INPUT DATA:

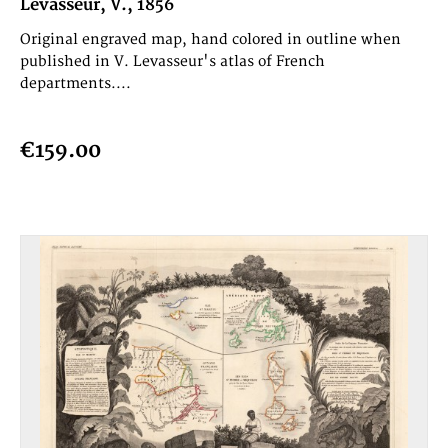
Levasseur, V., 1856
Original engraved map, hand colored in outline when
published in V. Levasseur's atlas of French
departments....
€159.00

BRIEF: Copy exactly the lines of the listing above, beginning at the line with "published in V. Levasseur's atlas of French" and ending at its final line; write out nothing else.

WRITTEN SOLUTION:
published in V. Levasseur's atlas of French
departments....
€159.00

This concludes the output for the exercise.